Mountain range in Sussex County, New Jersey

The Sparta Mountains are a range of the New York-New Jersey Highlands region of the Appalachian Mountains. The summit, reaching a height of 1,230 feet (375 metres), lies within Sussex County, New Jersey.

==Geography==
The Sparta Mountains are bordered by the Sparta Valley to the north-west, drained by the Wallkill River.

==Geology==
The Sparta Mountains are part of the Reading Prong of the New England Upland subprovince of the New England province of the Appalachian Highlands. The rocks that form the Sparta Mountains are from the same belt as those that make up other mountains near-by.
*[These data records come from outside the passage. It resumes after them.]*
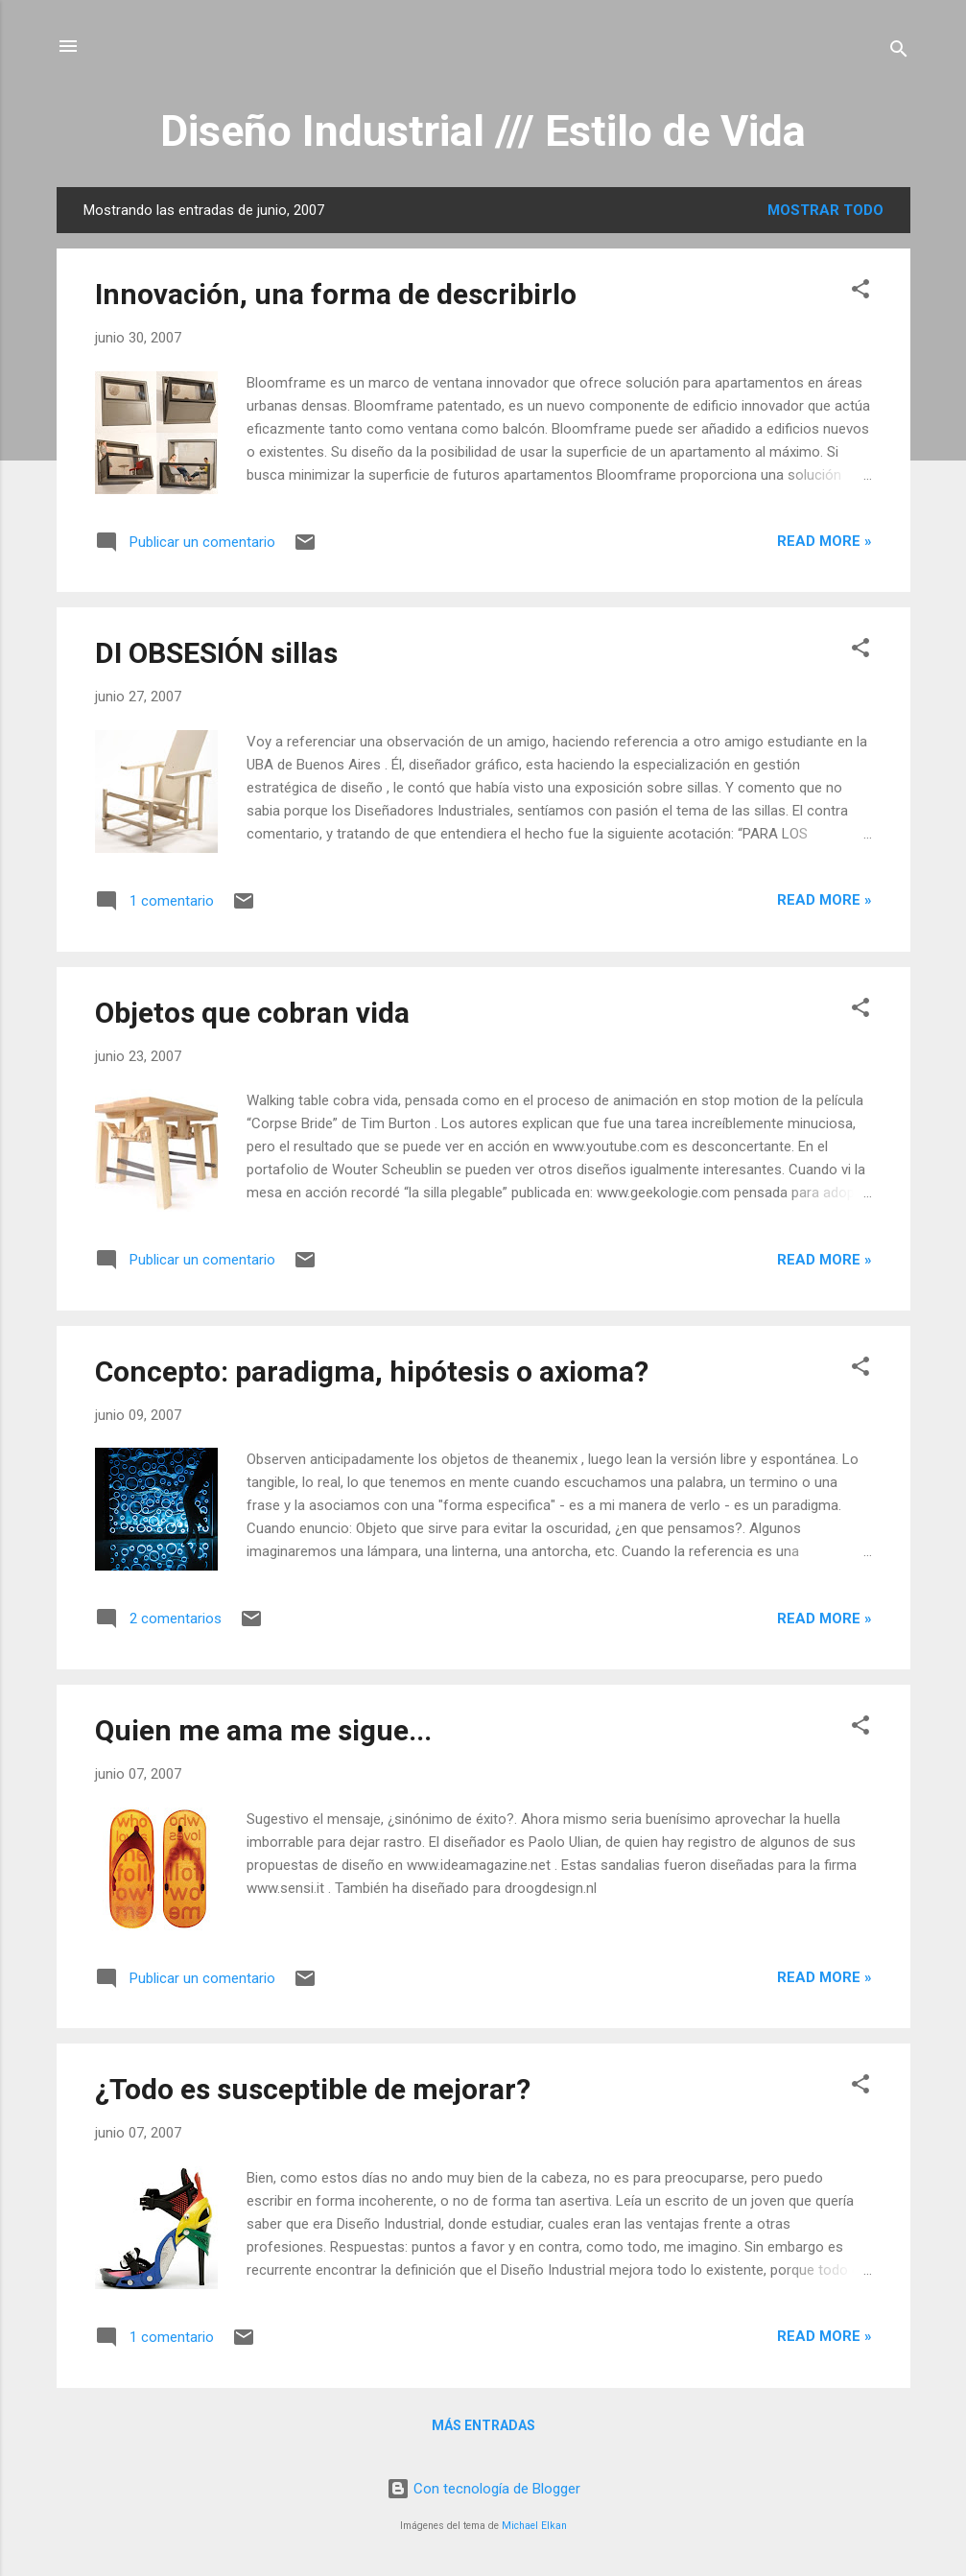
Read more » (824, 541)
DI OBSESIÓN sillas (216, 653)
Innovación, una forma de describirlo (336, 294)
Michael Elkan (534, 2525)
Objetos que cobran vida (252, 1012)
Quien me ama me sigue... (263, 1730)
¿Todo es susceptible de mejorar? (312, 2089)
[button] (860, 292)
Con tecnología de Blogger (483, 2488)
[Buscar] (898, 52)
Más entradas (483, 2425)
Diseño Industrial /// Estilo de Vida (483, 131)
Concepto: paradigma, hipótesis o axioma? (371, 1371)
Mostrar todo (825, 210)
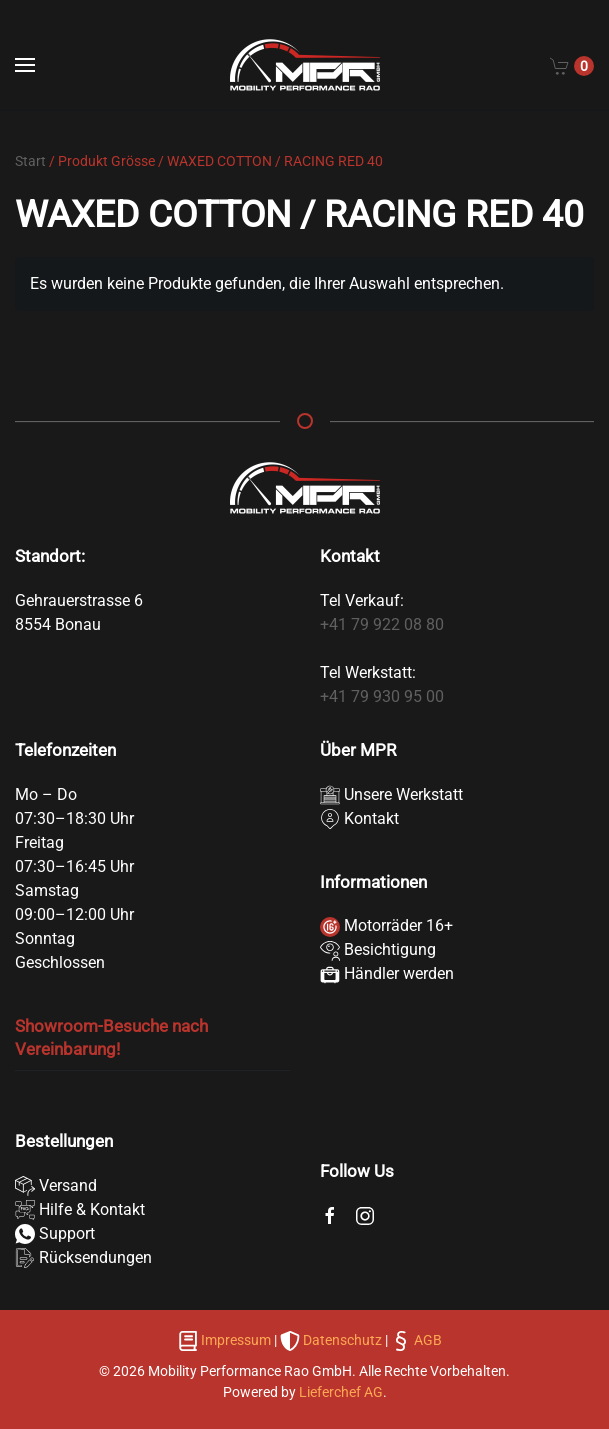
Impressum (236, 1340)
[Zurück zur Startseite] (305, 65)
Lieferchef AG (341, 1392)
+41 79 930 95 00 (382, 696)
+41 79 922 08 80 (382, 624)
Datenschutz (342, 1340)
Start (30, 161)
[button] (25, 65)
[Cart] (572, 65)
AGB (426, 1340)
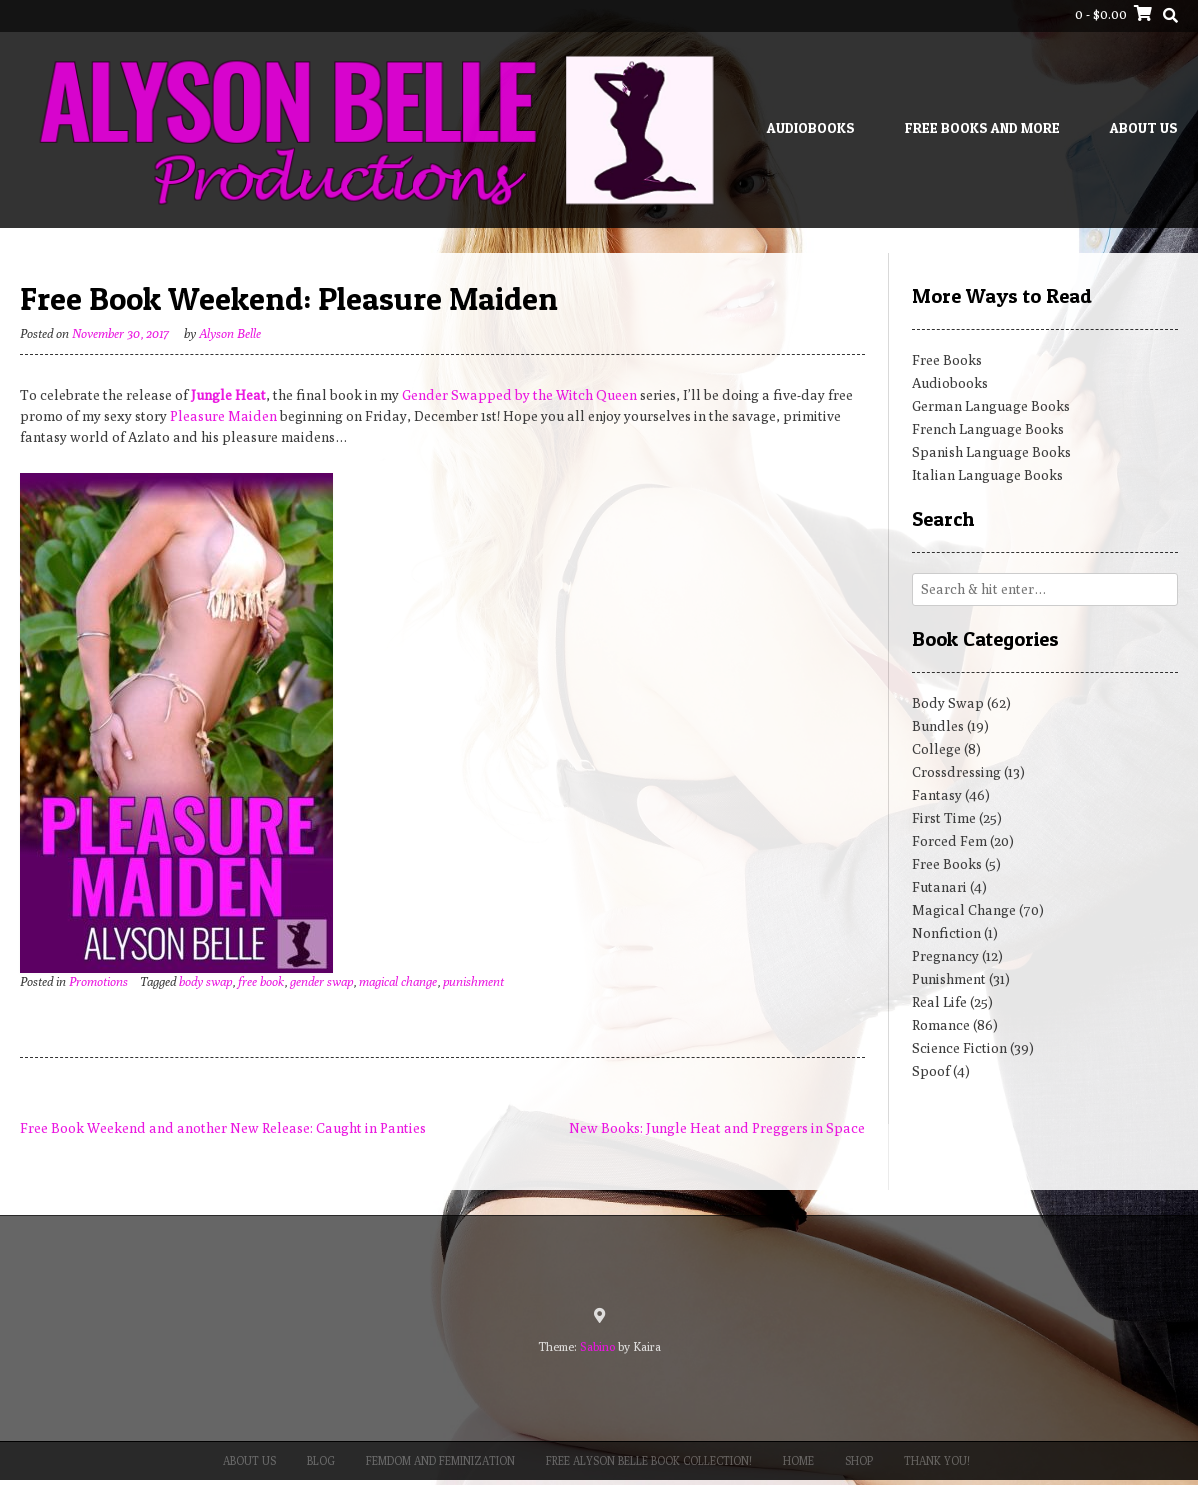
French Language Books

This belt, i.e. the Reading Prong, consists of ancient crystalline metamorphic rocks. The New England province as a whole, along with the Blue Ridge province further south, are often together referred to as the Crystalline Appalachians. The Crystalline Appalachians extend as far north as the Green Mountains of Vermont and as far south as the Blue Ridge Mountains, although a portion of the belt remains below the Earth's surface through part of Pennsylvania. The Crystalline Appalachians are distinct from the parallel Sedimentary Appalachians which run from Georgia to New York. The Kittatinny Mountains are representative of these sedimentary formations.